* _WORK INSTRUCTIONS_
Wherever a line in the records below contains "obtenir", copy that line.

[[ DATA SUPPLIED, beginning ]]

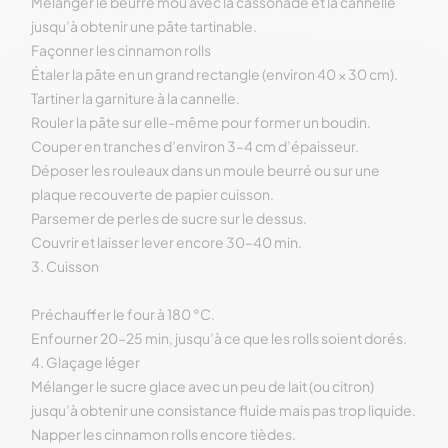
Mélanger le beurre mou avec la cassonade et la cannelle
jusqu’à obtenir une pâte tartinable.
Façonner les cinnamon rolls
Étaler la pâte en un grand rectangle (environ 40 × 30 cm).
Tartiner la garniture à la cannelle.
Rouler la pâte sur elle-même pour former un boudin.
Couper en tranches d’environ 3–4 cm d’épaisseur.
Déposer les rouleaux dans un moule beurré ou sur une
plaque recouverte de papier cuisson.
Parsemer de perles de sucre sur le dessus.
Couvrir et laisser lever encore 30–40 min.
3. Cuisson
Préchauffer le four à 180 °C.
Enfourner 20–25 min, jusqu’à ce que les rolls soient dorés.
4. Glaçage léger
Mélanger le sucre glace avec un peu de lait (ou citron)
jusqu’à obtenir une consistance fluide mais pas trop liquide.
Napper les cinnamon rolls encore tièdes.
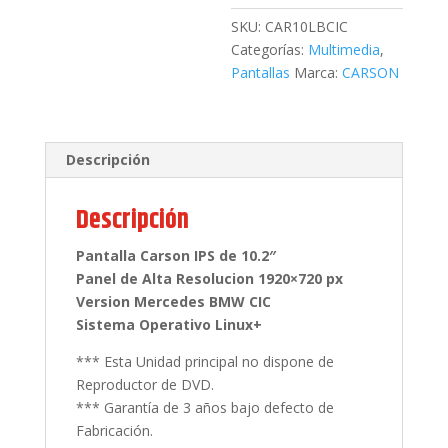
CIC
cantidad
SKU:
CAR10LBCIC
Categorías:
Multimedia
,
Pantallas
Marca:
CARSON
Descripción
Descripción
Pantalla Carson IPS de 10.2″
Panel de Alta Resolucion 1920×720 px
Version Mercedes BMW CIC
Sistema Operativo Linux+
*** Esta Unidad principal no dispone de
Reproductor de DVD.
*** Garantía de 3 años bajo defecto de
Fabricación.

[[ DATA SUPPLIED, end ]]

* _RESPONSE_
jusqu’à obtenir une pâte tartinable.
jusqu’à obtenir une consistance fluide mais pas trop liquide.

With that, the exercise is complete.